グロリア・スタイネム - Wikipedia
 白人男性からすれば、ヒラリー・クリントンよりもとりあえず黒人とはいえ男性であるバラク・オバマ氏を支持するというのは、まさにそのとおりなのだろう。『ジャイアンツ』というテキサスを舞台にした映画があった。あの中で油田長者たちの旦那衆が食事後に政治のことを話し合っている。奥さん連中は別に集まって編み物をしたりゴシップ記事のようなことを中心に話をしている。ロック・ハドソン扮する金持ちの旦那と結婚したエリザベス・テイラー(彼女は東部からやってきたリベラルな考えをもっている)がそのまま男たちの会話に加わろうとして、やんわり排除される。<女は政治に口をはさむな>という暗黙のルールがそこに存在している。
 アメリカ社会は長くそういう形でやってきたのだ。20世紀以後、男女平等が徹底化されてきたとはいえ、まだまだ底流にはしっかり男社会が根付いている。それは声高々に語られることはないにしろ、男性有権者の意識の中で無意識にだんだんと頭をもたげてくるのではないかと、どうにもそんな気がするのだ。
 とはいえ一方の人種問題は見事にクリアされたのかどうか。それは今後のバラクフセインオバマの活躍如何にかかっているのかもしれない。彼が民主党候補者の地位を確立し、本選において共和党のマケインを破ってホワイトハウスに君臨することになったとき、はじめてクリアされるのかというと、いや実はそこがたぶんスタートになるのだろうと思う。バラクホワイトハウスの主になってからも茨の道を歩むことになるだろう。人種問題もまた相当に根深い。アメリカにとっては社会的な病の一つなのだからだ。
 しかしアメリカ南部の旦那衆にとって今回の民主党予備選ほど面白くない選挙はないのではないかと思う。彼らは心中、苦虫をかみつぶして眺めている。「ガッデム、女とニガーしか選択肢がないっていうのか」そんなことを言い合いながら、まずい酒を飲みポーカーあたりを興じているんじゃないのか。
 今回の大統領選は普通に考えれば民主党が勝つはずだった。共和党政権が二期続いている。それもブッシュ王朝がだ。アメリカ人のバランス感覚からいっても間違いなく次ぎは民主党のはずだ。しかしその鉄板であるはずの候補者がニガーか女なのである。どっちが勝っても本選はかなりの接戦になるような気がする。へたすると共和党がふたたび勝つ可能性も十分にありそうだ。そう、71歳のマケインがだ。アメリカという国の保守的土壌からすればそれは十分考えられることではないのかな。

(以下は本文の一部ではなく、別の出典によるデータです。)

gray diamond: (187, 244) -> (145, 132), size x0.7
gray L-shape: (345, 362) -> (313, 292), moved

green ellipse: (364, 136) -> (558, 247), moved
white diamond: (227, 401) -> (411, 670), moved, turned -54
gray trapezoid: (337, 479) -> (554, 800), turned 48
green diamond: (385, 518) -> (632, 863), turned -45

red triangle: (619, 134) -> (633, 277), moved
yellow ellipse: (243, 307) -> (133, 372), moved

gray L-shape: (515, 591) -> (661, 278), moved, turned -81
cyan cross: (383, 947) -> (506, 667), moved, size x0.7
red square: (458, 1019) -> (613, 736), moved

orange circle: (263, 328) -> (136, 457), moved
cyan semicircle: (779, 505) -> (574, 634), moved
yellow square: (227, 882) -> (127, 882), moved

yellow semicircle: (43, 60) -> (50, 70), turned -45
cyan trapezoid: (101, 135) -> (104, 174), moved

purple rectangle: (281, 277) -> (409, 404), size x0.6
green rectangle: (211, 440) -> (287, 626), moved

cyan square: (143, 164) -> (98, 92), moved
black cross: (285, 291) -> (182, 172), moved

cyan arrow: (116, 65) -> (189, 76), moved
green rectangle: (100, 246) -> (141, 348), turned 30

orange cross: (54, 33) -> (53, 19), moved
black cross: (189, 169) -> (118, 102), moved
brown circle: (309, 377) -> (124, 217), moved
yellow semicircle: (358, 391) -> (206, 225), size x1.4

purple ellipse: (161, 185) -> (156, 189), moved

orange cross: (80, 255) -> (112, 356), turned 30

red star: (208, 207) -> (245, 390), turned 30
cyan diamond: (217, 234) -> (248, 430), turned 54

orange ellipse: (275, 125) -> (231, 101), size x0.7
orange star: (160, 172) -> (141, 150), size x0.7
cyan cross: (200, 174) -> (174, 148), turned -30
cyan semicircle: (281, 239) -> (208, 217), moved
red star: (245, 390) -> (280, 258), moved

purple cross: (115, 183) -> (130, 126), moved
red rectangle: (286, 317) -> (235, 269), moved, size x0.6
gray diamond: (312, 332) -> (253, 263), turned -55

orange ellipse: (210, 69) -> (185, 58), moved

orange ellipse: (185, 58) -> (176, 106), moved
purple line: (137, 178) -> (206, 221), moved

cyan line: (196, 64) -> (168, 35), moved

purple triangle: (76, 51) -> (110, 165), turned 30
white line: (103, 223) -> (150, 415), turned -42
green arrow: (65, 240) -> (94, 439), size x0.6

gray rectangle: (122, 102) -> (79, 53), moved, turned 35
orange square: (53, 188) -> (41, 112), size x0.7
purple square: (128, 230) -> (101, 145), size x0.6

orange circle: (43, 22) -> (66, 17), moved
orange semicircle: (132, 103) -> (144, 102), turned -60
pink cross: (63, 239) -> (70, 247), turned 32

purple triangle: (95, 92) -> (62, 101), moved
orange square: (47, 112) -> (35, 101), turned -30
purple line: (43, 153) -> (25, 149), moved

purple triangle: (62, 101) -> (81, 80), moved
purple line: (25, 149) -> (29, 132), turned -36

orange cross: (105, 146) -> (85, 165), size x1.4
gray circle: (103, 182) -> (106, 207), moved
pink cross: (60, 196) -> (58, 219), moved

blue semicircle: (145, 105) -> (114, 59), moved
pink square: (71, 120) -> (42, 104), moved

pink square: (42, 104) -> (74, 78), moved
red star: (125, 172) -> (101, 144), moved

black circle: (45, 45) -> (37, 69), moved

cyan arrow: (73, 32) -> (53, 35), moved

 こういう状況になってくると、たぶんノーベル賞受賞者であるゴア氏あたりは、実は立候補しなかったことについて忸怩たる思いでいるのではないかと、そんなことを想像してしまう。
 民主党オバマになるのか、ヒラリーになるのか、そして本選でマケインとの勝負はどうなるのか。黒人と女と老人の戦い。最後は突然の結末が用意されてしまうのではないかという不吉な予感さえしないでもない、そう銃声によってだ。